- Born: April 15, 1943 (age 83) Nyaruhengeri commune, Butare prefecture, Rwanda
- Allegiance: Rwanda
- Branch: Rwandan National Gendarmerie
- Rank: Major-General
- Commands: Chief of the Gendarmerie Nationale

= Augustin Ndindiliyimana =

Augustin Ndindiliyimana (born April 15, 1943) is a former Rwandan General and Chief of the Rwandan National Gendarmerie. He was convicted of genocide by the International Criminal Tribunal for Rwanda but he was acquitted by the tribunal upon appeal.

== Background ==

===Military service===
Ndindiliyimana was born in Nyaruhengeri commune in Butare prefecture.

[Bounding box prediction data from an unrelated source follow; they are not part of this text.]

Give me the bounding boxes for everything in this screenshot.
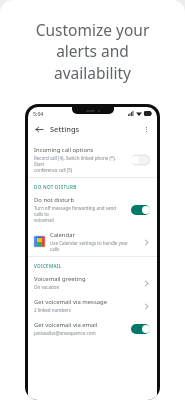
staticText: Get voicemail via message [34,298,107,306]
button[interactable]: Back [33,123,45,135]
staticText: Customize your alerts and availability [0,19,185,83]
button[interactable]: Get voicemail via email [28,317,157,340]
staticText: Incoming call options [34,146,94,154]
staticText: Calendar [50,231,75,239]
staticText: Voicemail greeting [34,275,86,283]
staticText: 2 linked numbers [34,307,71,313]
button[interactable]: Toggle on [130,323,151,335]
button[interactable]: Toggle on [130,204,151,216]
button[interactable]: Open [141,301,151,311]
staticText: janicealiss@onsequence.com [34,330,96,336]
button[interactable]: Incoming call options [28,142,157,177]
button[interactable]: Open [141,278,151,288]
button[interactable]: Open [141,237,151,247]
staticText: Do not disturb [34,196,75,204]
staticText: Use Calendar settings to handle your cal… [50,240,137,252]
staticText: Settings [50,124,80,134]
staticText: DO NOT DISTURB [34,184,77,190]
staticText: On vacation [34,284,60,290]
staticText: Turn off message forwarding and send cal… [34,205,126,223]
staticText: VOICEMAIL [34,263,62,269]
staticText: Record call (4), Switch linked phone (*)… [34,155,126,173]
button[interactable]: Do not disturb [28,192,157,227]
button[interactable]: Toggle off [130,154,151,166]
staticText: Get voicemail via email [34,321,98,329]
staticText: 5:04 [33,110,44,117]
button[interactable]: Calendar [28,227,157,256]
button[interactable]: Voicemail greeting [28,271,157,294]
button[interactable]: Get voicemail via message [28,294,157,317]
button[interactable]: More options [140,123,152,135]
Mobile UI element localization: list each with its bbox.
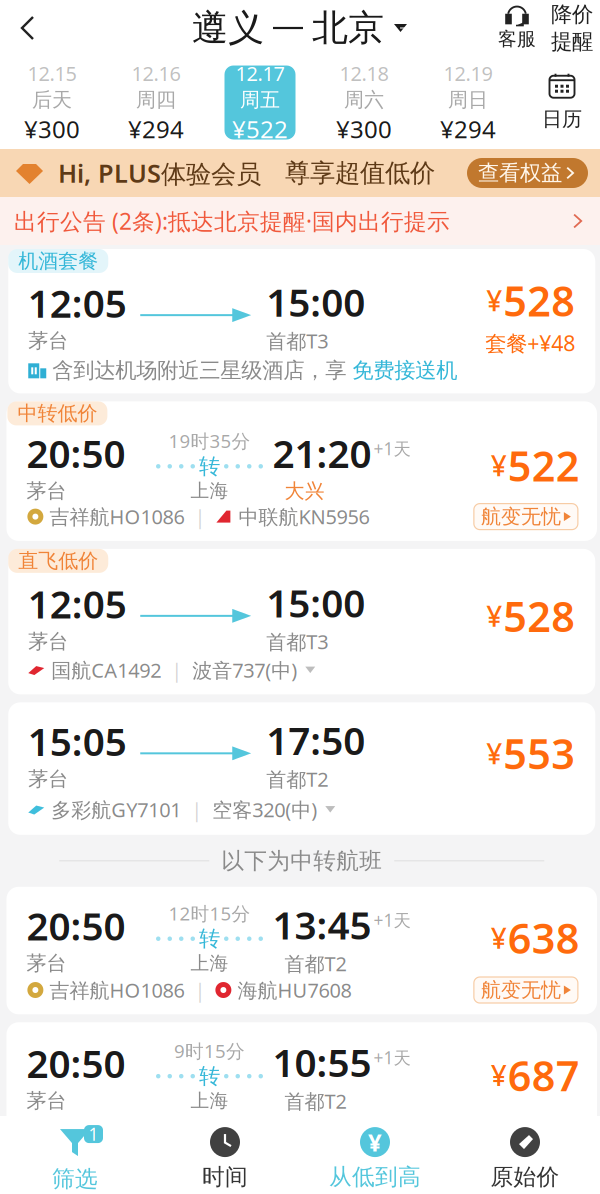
staticText: 转 xyxy=(199,926,220,952)
staticText: 1 xyxy=(88,1123,98,1146)
staticText: 尊享超值低价 xyxy=(261,157,435,188)
staticText: 9时15分 xyxy=(174,1038,245,1063)
button[interactable]: 客服 xyxy=(490,0,544,56)
staticText: 机酒套餐 xyxy=(18,249,98,273)
button[interactable]: 12.17 xyxy=(208,56,312,149)
button[interactable]: 12.16 xyxy=(104,56,208,149)
staticText: 20:50 xyxy=(26,427,126,479)
staticText: 522 xyxy=(508,438,580,493)
staticText: 周日 xyxy=(448,88,488,112)
button[interactable]: 12.15 xyxy=(0,56,104,149)
staticText: 12.16 xyxy=(132,60,180,87)
staticText: 提醒 xyxy=(551,28,593,55)
button[interactable]: 降价 xyxy=(544,0,600,56)
staticText: 17:50 xyxy=(266,714,365,766)
staticText: 中转低价 xyxy=(17,401,97,426)
staticText: 套餐+¥48 xyxy=(485,329,575,357)
button[interactable]: 返回 xyxy=(0,0,56,56)
button[interactable]: Hi, PLUS体验会员 xyxy=(0,149,600,197)
button[interactable]: 出行公告 (2条):抵达北京提醒·国内出行提示 xyxy=(0,197,600,245)
staticText: 波音737(中) xyxy=(192,657,297,683)
staticText: 20:50 xyxy=(26,1037,126,1089)
staticText: | xyxy=(161,657,192,683)
button[interactable]: 12.18 xyxy=(312,56,416,149)
staticText: +1天 xyxy=(374,1046,410,1069)
staticText: Hi, PLUS体验会员 xyxy=(44,156,261,190)
staticText: 免费接送机 xyxy=(352,357,457,383)
staticText: ¥ xyxy=(491,1057,507,1094)
staticText: 日历 xyxy=(542,107,582,131)
staticText: 茅台 xyxy=(26,1089,66,1113)
staticText: 687 xyxy=(508,1048,580,1103)
staticText: 13:45 xyxy=(272,899,372,950)
staticText: ¥300 xyxy=(336,113,392,145)
staticText: 周六 xyxy=(344,88,384,112)
staticText: 查看权益 xyxy=(478,160,562,186)
staticText: 大兴 xyxy=(284,479,324,503)
staticText: 国航CA1492 xyxy=(45,657,161,683)
staticText: 19时35分 xyxy=(168,428,250,453)
staticText: 上海 xyxy=(190,479,228,502)
button[interactable]: 航变无忧 xyxy=(474,504,578,530)
staticText: 15:00 xyxy=(266,276,365,328)
staticText: 首都T2 xyxy=(284,1088,346,1114)
button[interactable]: 原始价 xyxy=(450,1127,600,1191)
staticText: 航变无忧 xyxy=(481,978,561,1002)
button[interactable]: 日历 xyxy=(524,56,600,149)
staticText: 茅台 xyxy=(28,629,68,654)
staticText: +1天 xyxy=(374,437,410,460)
staticText: 茅台 xyxy=(28,328,68,353)
button[interactable]: 1 xyxy=(0,1125,150,1193)
staticText: 12.19 xyxy=(444,60,492,87)
staticText: | xyxy=(184,977,215,1003)
staticText: 638 xyxy=(508,910,580,965)
staticText: 直飞低价 xyxy=(18,549,98,573)
button[interactable]: 时间 xyxy=(150,1127,300,1191)
staticText: ¥ xyxy=(486,597,502,634)
staticText: 以下为中转航班 xyxy=(221,847,382,875)
staticText: 528 xyxy=(503,588,575,643)
staticText: 茅台 xyxy=(26,479,66,503)
staticText: ¥ xyxy=(491,447,507,484)
staticText: 转 xyxy=(199,1063,220,1089)
staticText: 15:05 xyxy=(28,715,127,767)
staticText: 12.15 xyxy=(28,60,76,87)
staticText: 10:55 xyxy=(272,1036,372,1088)
staticText: 12.17 xyxy=(236,60,284,87)
staticText: 遵义 xyxy=(192,6,264,50)
staticText: 周四 xyxy=(136,88,176,112)
staticText: 上海 xyxy=(190,1089,228,1112)
staticText: 茅台 xyxy=(26,951,66,976)
staticText: 海航HU7608 xyxy=(231,977,351,1003)
staticText: 从低到高 xyxy=(329,1163,421,1191)
staticText: ¥300 xyxy=(24,113,80,145)
staticText: 茅台 xyxy=(28,767,68,791)
staticText: ¥294 xyxy=(128,113,184,145)
staticText: 12:05 xyxy=(28,578,127,629)
staticText: 15:00 xyxy=(266,577,365,628)
staticText: 12.18 xyxy=(340,60,388,87)
staticText: 中联航KN5956 xyxy=(232,503,369,530)
staticText: 转 xyxy=(199,453,220,479)
staticText: 出行公告 (2条):抵达北京提醒·国内出行提示 xyxy=(14,206,450,236)
staticText: 12:05 xyxy=(28,277,127,328)
staticText: +1天 xyxy=(374,908,410,932)
staticText: 21:20 xyxy=(272,427,372,479)
staticText: 筛选 xyxy=(52,1165,98,1193)
staticText: ¥ xyxy=(491,919,507,956)
staticText: ¥ xyxy=(486,282,502,319)
staticText: 上海 xyxy=(190,952,228,975)
staticText: ¥522 xyxy=(232,113,288,145)
staticText: 后天 xyxy=(32,88,72,112)
staticText: ¥ xyxy=(368,1126,382,1158)
staticText: 553 xyxy=(503,726,575,781)
button[interactable]: 航变无忧 xyxy=(474,977,578,1003)
button[interactable]: 12.19 xyxy=(416,56,520,149)
staticText: 首都T3 xyxy=(266,328,328,354)
staticText: 多彩航GY7101 xyxy=(45,796,181,823)
staticText: 原始价 xyxy=(490,1163,560,1191)
button[interactable]: ¥ xyxy=(300,1127,450,1191)
staticText: 降价 xyxy=(551,1,593,28)
staticText: 航变无忧 xyxy=(481,504,561,529)
staticText: 空客320(中) xyxy=(212,796,317,823)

He joined the military in 1966 and enrolled in the military academy and following his graduation in 1968 he attended the Royal Higher Institute of Defence in Brussels from 1971 and 1974. When Ndindiliyimana returned, he was assigned to work at the basic training centre in Kanombe and while stationed there he helped establish the Para Commando Battalion in 1975 and served as the unit’s director of intelligence and training. In 1977, he was transferred to the Rwandan Superior Military School (École Supérieure Militaire), where he taught courses as well as commanding a group of trainees. Subsequently, in 1979 he was transferred to the Staff Headquarters of the Rwandan Army and became the Chief of Personnel of the General Staff and was responsible for recruiting senior, junior and non-commissioned officers as well as enlisted soldiers until 1982. Ndindiliyimana rose through the ranks of the Rwandan Army first as a Commander, then Lieutenant Colonel and then Colonel.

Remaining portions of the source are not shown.